The mean T1 in the gastrocnemius medialis (GM), the tibialis anterior (TA), and the soleus (S) was 25.9 ± 2.0 ms, 27.6 ± 2.0 ms, and 28.2 ± 2.0 ms, respectively. The mean short component of T2*, T2*short were GM: 3.6 ± 2.0 ms; TA: 3.2 ± 0.5 ms; and S: 3.0 ± 1.0 ms, and the mean long component of T2*, T2*long, were GM: 12.9 ± 0.9 ms; TA: 12.8 ± 0.7 ms; and S: 12.9 ± 2.0 ms, respectively. In healthy volunteers, TSC values in the GM were 19.9 ±0.1  mmol/L, 13.8 ±0.2 mmol/L in TA, and 12.6 ± 0.2 mmol/L in S, and were significantly different (p = 0.0005). The ICCs for GM, TA and S were 0.784, 0.818, 0.807, respectively. In patients with Addison’s disease, TSC in GC, TA, and S were 10.2 ± 1.0 mmol/L, 8.4 ± 0.6 mmol/L, and 7.2 ± 0.1 mmol/L, respectively.


TSC quantification in a healthy subject’s calf at 7.0 T is reliable; the technique is able to distinguish sodium level differences between muscles and between healthy subjects and Addison’s disease patients.

Peer Review reports


Over the last two decades, clinical research has demonstrated that biochemical information on disease progression and treatment efficacy may be obtained with a non-invasive metabolic imaging modality called sodium magnetic resonance imaging (23Na-MRI) [1]. The method enables quantification of tissue sodium concentration (TSC), which has been demonstrated to be a useful imaging marker for the investigation of different pathological conditions in almost every part of the human body [2]. Currently, the number of preclinical and clinical 23Na-MRI studies at 7.0 T is increasing, mainly because of the substantial gain in signal-to-noise ratio (SNR) at ultra-high fields [3,4,5,6,7]. An optimal SNR substantially improves image quality and reduces a patient’s scan time, thus confirming TSC as a marker for disease diagnosis and monitoring. However, an accurate sodium concentration quantification at ultra-high fields is challenging and depends on many factors, such as relaxation times (T1 and T2*) of the tissue of interest. Unfortunately, the knowledge about sodium relaxation times at 7.0 T of the muscle is still limited [8].
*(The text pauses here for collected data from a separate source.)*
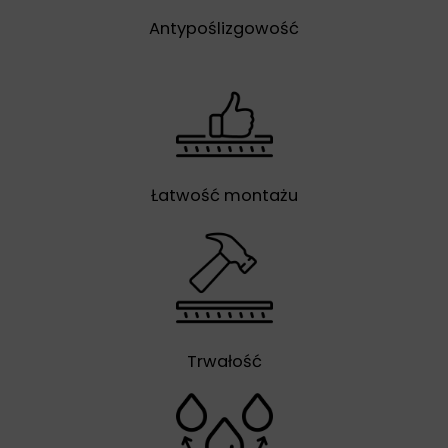
Antypoślizgowość
Łatwość montażu
Trwałość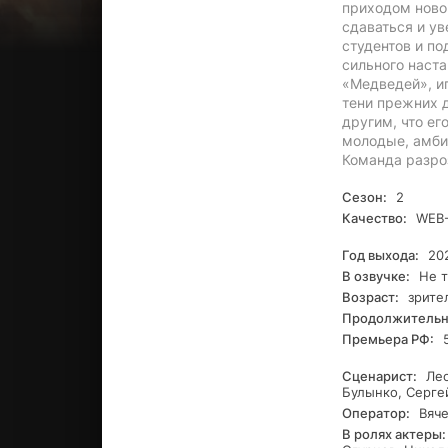
приходом ново
сдаваться и ув
студентов и по
сильного наст
«Медведей», иг
тени прежних д
другим, что е
молодые, амби
Команда разроз
Сезон:
2
Качество:
WEB-
Год выхода:
20
В озвучке:
Не т
Возраст:
зрите
Продолжительн
Премьера РФ:
5
Сценарист:
Лео
Булынко, Серге
Оператор:
Вяче
В ролях актеры: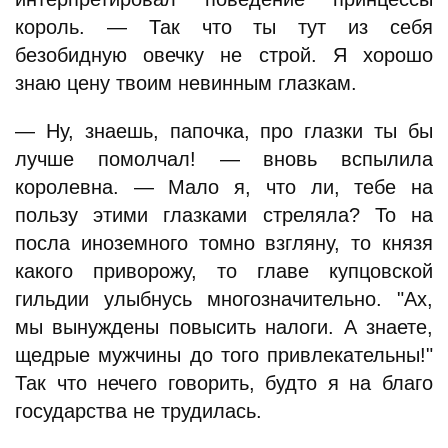
король. — Так что ты тут из себя
безобидную овечку не строй. Я хорошо
знаю цену твоим невинным глазкам.
— Ну, знаешь, папочка, про глазки ты бы
лучше помолчал! — вновь вспылила
королевна. — Мало я, что ли, тебе на
пользу этими глазками стреляла? То на
посла иноземного томно взгляну, то князя
какого приворожу, то главе купцовской
гильдии улыбнусь многозначительно. "Ах,
мы вынуждены повысить налоги. А знаете,
щедрые мужчины до того привлекательны!"
Так что нечего говорить, будто я на благо
государства не трудилась.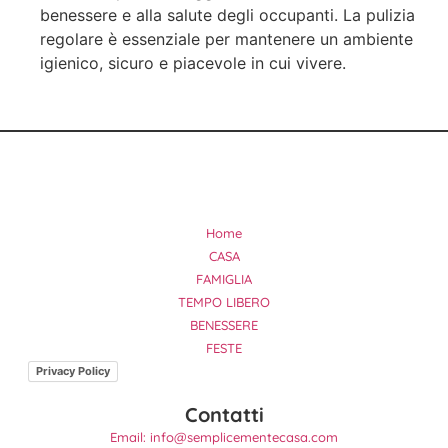
benessere e alla salute degli occupanti. La pulizia
regolare è essenziale per mantenere un ambiente
igienico, sicuro e piacevole in cui vivere.
Home
CASA
FAMIGLIA
TEMPO LIBERO
BENESSERE
FESTE
Privacy Policy
Contatti
Email: info@semplicementecasa.com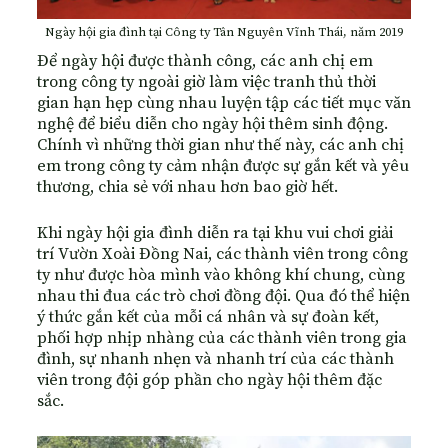
Ngày hội gia đình tại Công ty Tân Nguyên Vĩnh Thái, năm 2019
Để ngày hội được thành công, các anh chị em
trong công ty ngoài giờ làm việc tranh thủ thời
gian hạn hẹp cùng nhau luyện tập các tiết mục văn
nghệ để biểu diễn cho ngày hội thêm sinh động.
Chính vì những thời gian như thế này, các anh chị
em trong công ty cảm nhận được sự gắn kết và yêu
thương, chia sẻ với nhau hơn bao giờ hết.
Khi ngày hội gia đình diễn ra tại khu vui chơi giải
trí Vườn Xoài Đồng Nai, các thành viên trong công
ty như được hòa mình vào không khí chung, cùng
nhau thi đua các trò chơi đồng đội. Qua đó thể hiện
ý thức gắn kết của mỗi cá nhân và sự đoàn kết,
phối hợp nhịp nhàng của các thành viên trong gia
đình, sự nhanh nhẹn và nhanh trí của các thành
viên trong đội góp phần cho ngày hội thêm đặc
sắc.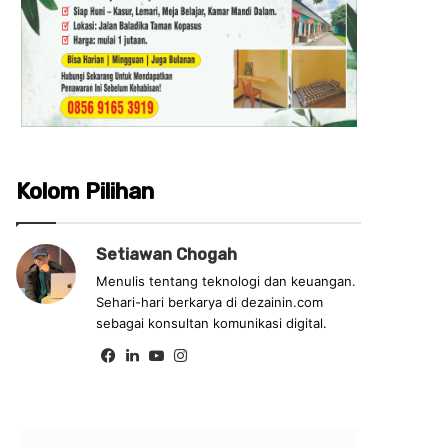
Kolom Pilihan
Setiawan Chogah
Menulis tentang teknologi dan keuangan.
Sehari-hari berkarya di dezainin.com
sebagai konsultan komunikasi digital.
Fa
Lin
Yo
Ins
ce
ke
uT
tag
bo
dIn
ub
ra
ok
e
m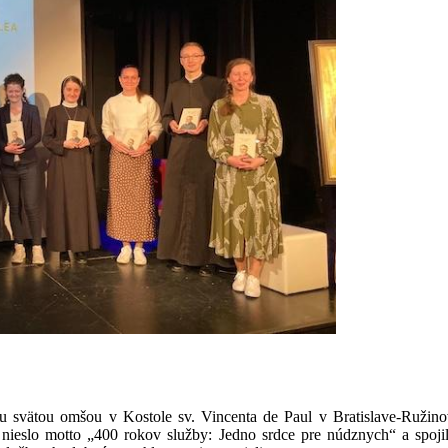
u svätou omšou v Kostole sv. Vincenta de Paul v Bratislave-Ružinov
e nieslo motto „400 rokov služby: Jedno srdce pre núdznych“ a spoji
Sodium (23Na) is the primary cation in the human body and its concentration is connected to the physiological state of a cell and early changes in human homeostasis. Body hormonal imbalance or certain diseases, such as diabetes mellitus, hypertension, and acute heart failure, may cause an increase or a decrease of the sodium concentration in blood and manifest as conditions known as hypernatremia or hyponatremia [9, 10]. Changes of 23Na concentrations in the calf muscle, on the other hand, may be closely related to the molecular pathophysiology of the muscle tissue, which also may be common in rare diseases, such as muscle channelopathy [11] and dystrophy [5, 12,13,14]. Addison’s disease is another rare disorder characterized by impaired production of the steroid hormones cortisol and aldosterone, which may affect the sodium and potassium ion equilibrium (electrolyte imbalance) in the tissue [15]. Similar to the above-mentioned rare diseases, in subjects with Addison’s disease, sodium concentration level disturbances in a tissue may be potentially assessed using 23Na-MRI.

To be used as a reliable tool for different diagnostic and research investigations, this method requires an evaluation of repeatability and reproducibility, which should establish sodium tissue concentration assessments with sufficiently high accuracy.
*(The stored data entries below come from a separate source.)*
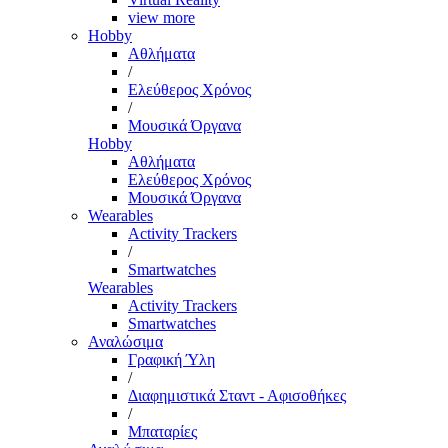
view more
Hobby
Αθλήματα
/
Ελεύθερος Χρόνος
/
Μουσικά Όργανα
Hobby
Αθλήματα
Ελεύθερος Χρόνος
Μουσικά Όργανα
Wearables
Activity Trackers
/
Smartwatches
Wearables
Activity Trackers
Smartwatches
Αναλώσιμα
Γραφική Ύλη
/
Διαφημιστικά Σταντ - Αφισοθήκες
/
Μπαταρίες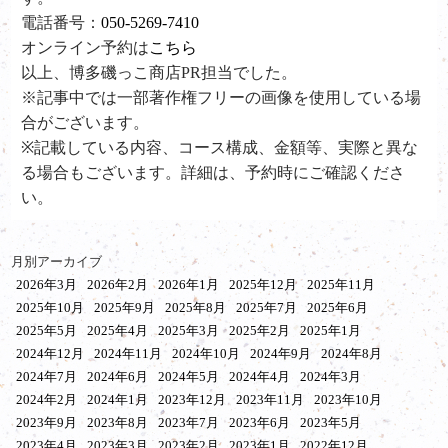
電話番号：
050-5269-7410
オンライン予約は
こちら
以上、博多磯っこ商店PR担当でした。
※記事中では一部著作権フリーの画像を使用している場
合がございます。
※記載している内容、コース構成、金額等、実際と異な
る場合もございます。詳細は、予約時にご確認くださ
い。
月別アーカイブ
2026年3月
2026年2月
2026年1月
2025年12月
2025年11月
2025年10月
2025年9月
2025年8月
2025年7月
2025年6月
2025年5月
2025年4月
2025年3月
2025年2月
2025年1月
2024年12月
2024年11月
2024年10月
2024年9月
2024年8月
2024年7月
2024年6月
2024年5月
2024年4月
2024年3月
2024年2月
2024年1月
2023年12月
2023年11月
2023年10月
2023年9月
2023年8月
2023年7月
2023年6月
2023年5月
2023年4月
2023年3月
2023年2月
2023年1月
2022年12月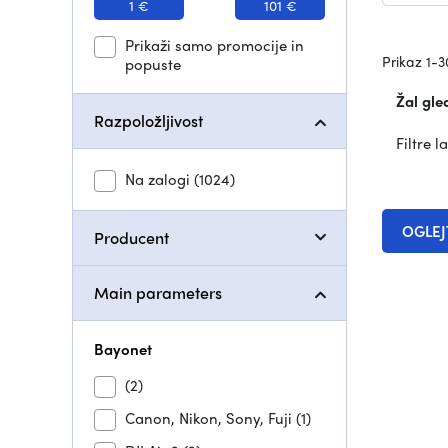
1 €
101 €
Prikaži samo promocije in
Prikaz 1-3
popuste
Žal gle
Razpoložljivost
Filtre l
Na zalogi
(1024)
OGLEJT
Producent
Main parameters
Bayonet
(2)
Canon, Nikon, Sony, Fuji
(1)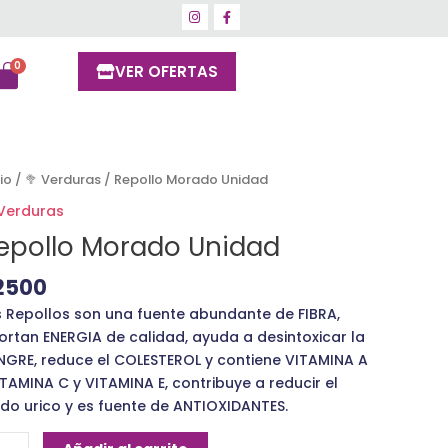
VER OFERTAS
pollo
cio
/
🥦 Verduras
/ Repollo Morado Unidad
rado
 Verduras
idad
epollo Morado Unidad
ntidad
2500
s Repollos son una fuente abundante de FIBRA,
ortan ENERGIA de calidad, ayuda a desintoxicar la
NGRE, reduce el COLESTEROL y contiene VITAMINA A
ITAMINA C y VITAMINA E, contribuye a reducir el
ido urico y es fuente de ANTIOXIDANTES.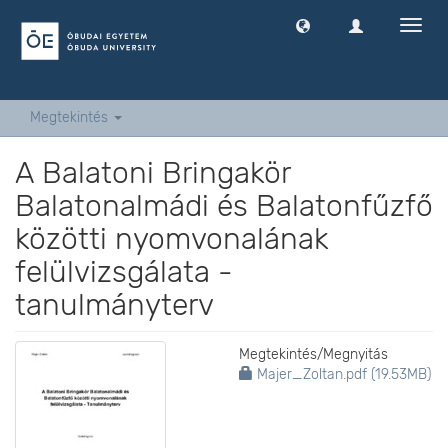
Navig
ki
-
és
bekap
Megtekintés
A Balatoni Bringakör
Balatonalmádi és Balatonfűzfő
közötti nyomvonalának
felülvizsgálata -
tanulmányterv
Megtekintés/
Megnyitás
Majer_Zoltan.pdf (19.53MB)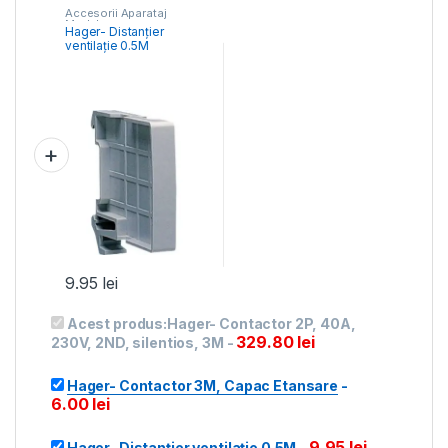
Accesorii Aparataj
Modular
Hager- Distanțier
ventilație 0.5M
9.95
lei
Acest produs:
Hager- Contactor 2P, 40A,
329.80
lei
230V, 2ND, silentios, 3M
-
Hager- Contactor 3M, Capac Etansare
-
6.00
lei
9.95
lei
Hager- Distanțier ventilație 0.5M
-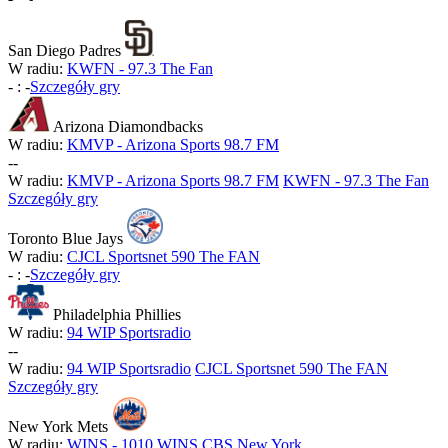
San Diego Padres
W radiu:
KWFN - 97.3 The Fan
-
:
-
Szczegóły gry
Arizona Diamondbacks
W radiu:
KMVP - Arizona Sports 98.7 FM
-
-
W radiu:
KMVP - Arizona Sports 98.7 FM
KWFN - 97.3 The Fan
Szczegóły gry
Toronto Blue Jays
W radiu:
CJCL Sportsnet 590 The FAN
-
:
-
Szczegóły gry
Philadelphia Phillies
W radiu:
94 WIP Sportsradio
-
-
W radiu:
94 WIP Sportsradio
CJCL Sportsnet 590 The FAN
Szczegóły gry
New York Mets
W radiu:
WINS - 1010 WINS CBS New York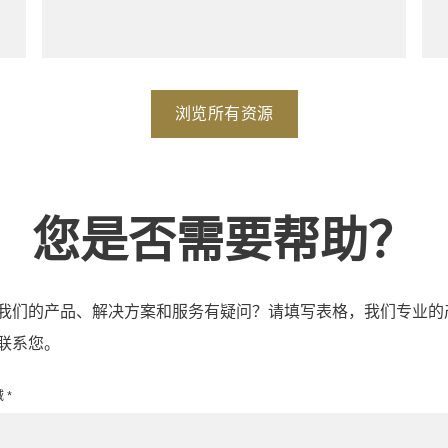
浏览所有资源
您是否需要帮助？
我们的产品、解决方案和服务有疑问？请填写表格，我们专业的
联系您。
 *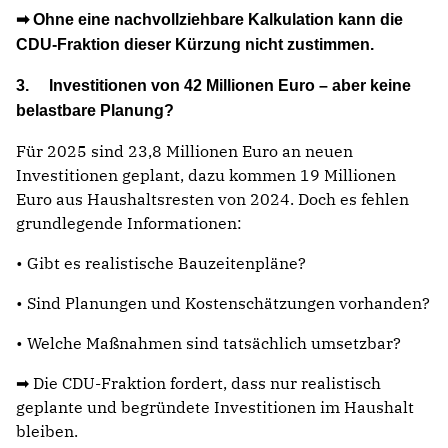
➡ Ohne eine nachvollziehbare Kalkulation kann die
CDU-Fraktion dieser Kürzung nicht zustimmen.
3. Investitionen von 42 Millionen Euro – aber keine
belastbare Planung?
Für 2025 sind 23,8 Millionen Euro an neuen
Investitionen geplant, dazu kommen 19 Millionen
Euro aus Haushaltsresten von 2024. Doch es fehlen
grundlegende Informationen:
• Gibt es realistische Bauzeitenpläne?
• Sind Planungen und Kostenschätzungen vorhanden?
• Welche Maßnahmen sind tatsächlich umsetzbar?
➡ Die CDU-Fraktion fordert, dass nur realistisch
geplante und begründete Investitionen im Haushalt
bleiben.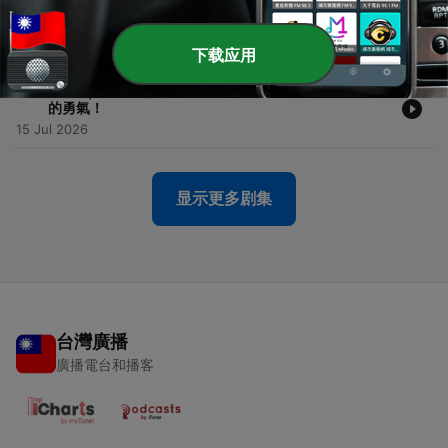
-
80
EP80｜#股票投資 這張股票可以買嗎？想靠聽明牌賺大
錢？殘酷真相：99%的散戶都做錯這一步！
22 Jul 2026
下载应用
-
79
EP79｜#股票投資 不想賠賠更多？不停損，你要有賠光
的勇氣！
15 Jul 2026
显示更多剧集
台灣廣播
廣播電台和播客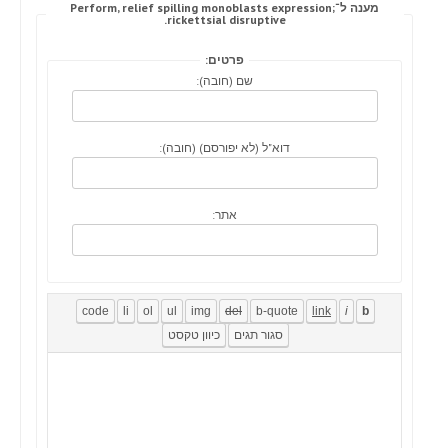
מענה ל־Perform, relief spilling monoblasts expression;
rickettsial disruptive.
פרטים:
שם (חובה):
דוא"ל (לא יפורסם) (חובה):
אתר:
The purpose of our study was to determine the relaxation properties of sodium nuclei in healthy calf muscle, and second, to perform reproducibility and repeatability tests of the sodium quantification measurements applicable in lower leg muscle investigations at 7.0 T. Further, we aimed to investigate whether regional differences in TSC of muscle are detectable and to explore the feasibility and discriminatory value of this method in patients with Addison’s disease.

Materials and methods

All measurements were performed between July 2020 and June 2021 and were approved by the local research ethics committee. Written, informed consent was obtained from all participants in the study. All methods were performed in accordance with the Declaration of Helsinki.
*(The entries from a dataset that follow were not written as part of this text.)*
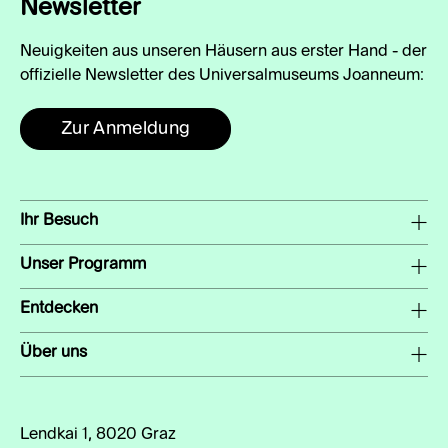
Newsletter
Neuigkeiten aus unseren Häusern aus erster Hand - der
offizielle Newsletter des Universalmuseums Joanneum:
Zur Anmeldung
Ihr Besuch
Unser Programm
Entdecken
Über uns
Lendkai 1, 8020 Graz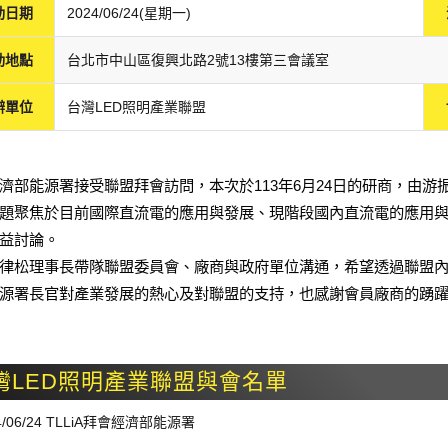
動日期
2024/06/24(星期一)
動地點
台北市中山區復興北路2號13樓第三會議室
辦單位
台灣LED照明產業聯盟
濟部能源署接受聯盟拜會訪問，本次於
113
年
6
月
24
日的研商
，由游
題聚焦於
目前國際直流電的應用與發展、現階段國內直流電的應用
益討論。
律松理事長帶隊聯盟委員會、廠商
與政府單位溝通
，
希望
透過聯盟
源署長官對產業發展的熱心及對聯盟的
支持
，
也感謝
會員廠商的踴
灣LED照明產業聯盟與會名單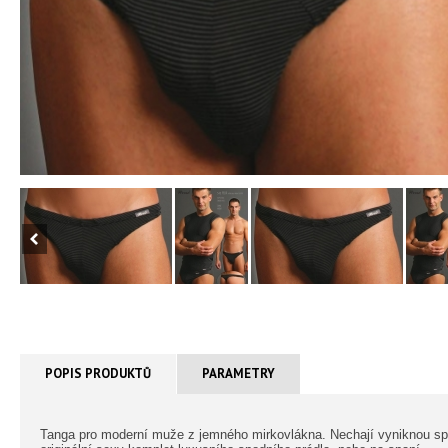
POPIS PRODUKTŮ
PARAMETRY
Tanga pro moderní muže z jemného mirkovlákna. Nechají vyniknou sport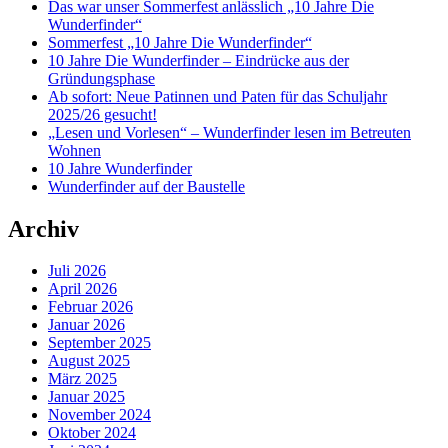
Das war unser Sommerfest anlässlich „10 Jahre Die
Wunderfinder“
Sommerfest „10 Jahre Die Wunderfinder“
10 Jahre Die Wunderfinder – Eindrücke aus der
Gründungsphase
Ab sofort: Neue Patinnen und Paten für das Schuljahr
2025/26 gesucht!
„Lesen und Vorlesen“ – Wunderfinder lesen im Betreuten
Wohnen
10 Jahre Wunderfinder
Wunderfinder auf der Baustelle
Archiv
Juli 2026
April 2026
Februar 2026
Januar 2026
September 2025
August 2025
März 2025
Januar 2025
November 2024
Oktober 2024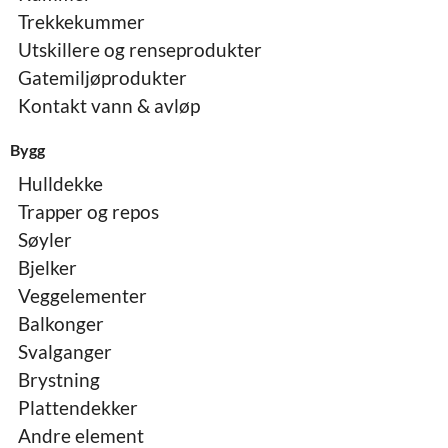
Trekkekummer
Utskillere og renseprodukter
Gatemiljøprodukter
Kontakt vann & avløp
Bygg
Hulldekke
Trapper og repos
Søyler
Bjelker
Veggelementer
Balkonger
Svalganger
Brystning
Plattendekker
Andre element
MRI was performed on a whole-body 7.0 T MR scanner with a 70 mT/m gradient amplitude and a 200 mT/m/ms slew rate (Magnetom, Siemens Healthcare, Erlangen, Germany). Study participants were scanned in the supine, feet-first position. A dual-tuned sodium and proton knee coil (14 23Na channels and a single 1H channel; Stark Contrast, Germany) was used.


A cylindrical phantom made of poly methyl methacrylate (PMMA) filling completely the knee coil was filled with a mixture of agarose (4%) (Agarose, Sigma-Aldrich, USA) and a saline solution of 61.6 mmol/L, and was used for field mapping and corrections.

A set of calibration phantoms was made of 4% agarose and saline solution with four different sodium concentrations: 15.4, 30.8, 46.2, and 61.6 mmol/L, doped with 1% nickel sulfate. Concentration phantoms were attached to the inner side of the coil and were used for calibration curve derivation. To match the T1 value of the phantom and muscle tissue, we added 2.9 g/L copper sulfate to the mixture.

Imaging protocol

All 23Na multi-channel data sets were acquired using a density-adapted, isotropic three-dimensional radial projection reconstruction pulse sequence (DA-3DPR) [16]. For T1 relaxation time measurements, a modified DA-3DPR with an inversion recovery (IR) pulse was included and five different inversion times (TI) were used. T2* mapping was performed employing the same DA-3DPR sequence with 20 different echo times (TE).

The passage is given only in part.